Don Glass, a 52-year veteran of WFIU and the man behind the microphone at "A Moment of Science," said the program's goals have remained constant over the past three decades.
"A Moment of Science" aired its first episode Feb. 28, 1988. Thirty years later, the program is still produced out of the Radio-Television building on the Indiana University Bloomington campus and continues its mission to inform the public about science in an exciting, engaging way.
"We like to get things that a lot of times people can relate to in their lives, even if we're talking about a star 45 million or billion miles away, which is kind of hard to relate to in your life," Glass said. "But it sort of puts things in perspective."
Glass currently co-hosts the show with Yael Ksander, who joined in 2000. She recounted the show's immediate success when it first aired.
The program was always intended to be picked up by other NPR stations, but the original "A Moment of Science" team didn't realize how quickly that would happen, Ksander said.
"The program really exploded," she said. "It went over lots of stations around the country and internationally. It was on ships at sea. It was on Armed Forces Radio. It was really all over the place."
Glass and Ksander credit the program's writing and heart for its success. The short clips of science facts aren't simply presented as such. They're set up in funny scenarios that are personable and accessible: stories in which the pair is on an expedition to the North Pole, for example, or in which Glass hasn't slept for three days and begins to snore on the air.
The clips may be short, but coming up with content -- enough to fill 30 years of broadcasts, now -- takes time. Each episode is written with the input of a scientist for accuracy.
"You've got to research it, you've got to write it, you've got to revise it," Glass said. "And then you have to get it the way you want it, and I have to go through it, and every script is sent out to a scientist in that particular area so they can look it over to make sure that it's technically accurate."

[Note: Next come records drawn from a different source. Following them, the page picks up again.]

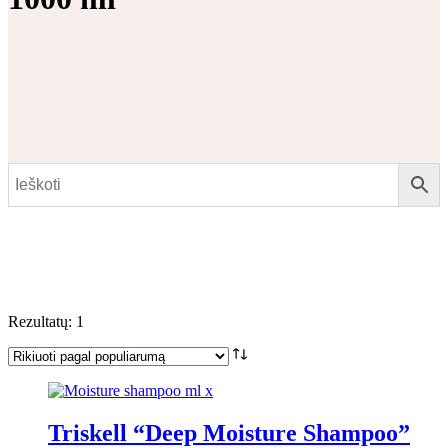
Rezultatų: 1
Triskell “Deep Moisture Shampoo”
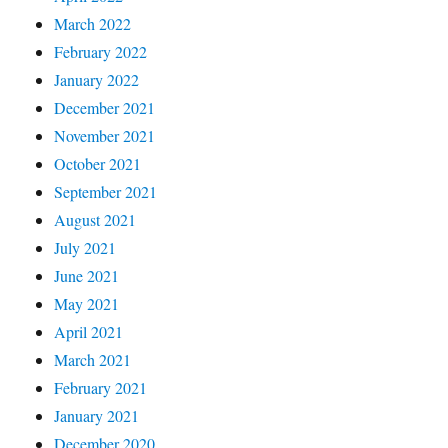
March 2022
February 2022
January 2022
December 2021
November 2021
October 2021
September 2021
August 2021
July 2021
June 2021
May 2021
April 2021
March 2021
February 2021
January 2021
December 2020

The show's sound engineer Mike Paskash, who has been responsible for recording and editing 5,600 of the 7,800 episodes of the show, said the buzz about the show continued after the initial splash thanks to the consistent content and witty hosts.
"I think the longevity of the program is mainly due to the fact that its format has not changed at all over the years," Paskash said. "Don and Yael are a lot of fun to work with, and I'm on board for 30 more years!"
Glass and Ksander have busy lives outside the recording studio -- Glass is retired but is an interpretive naturalist at Brown County State Park, a mandolin player, an avid birdwatcher and a volunteer firefighter for Benton Township fire station; Ksander is a writer and editor for the School of Global and International Studies -- but their involvement and investment in "A Moment of Science" has remained constant.
Ksander recalled when Glass told her ominously in 2004 that big changes were coming: He was going to retire. But he couldn't pull himself away from the show
"I thought things were going to change drastically," Ksander said. "And guess what? Next week, same drill."
Forcing yourself to remain inquisitive and alive is a huge part of what we do.Yael Ksander
Platforms have changed over time. The ubiquity of podcasts has brought on new listeners and new opportunities for accessibility, as "A Moment of Science" fans can now tune in at their leisure.
But the writing, planning and recording process looks very much the same as it did 30 years ago.
"My life is radio," Glass said. "It's what I've always done. As long as radio exists, that's what I want to do. But if it works well for radio, it'll work well for the internet. That's pretty simple."
Glass thinks listeners appreciate the show so much because they enjoy things they can understand. People who aren't surrounded by nature don't understand it, so they don't appreciate it, but with exposure they can build an interest.
Ksander agrees. The show is all about sustaining wonder and curiosity.
"Forcing yourself to remain inquisitive and alive is a huge part of what we do," she said.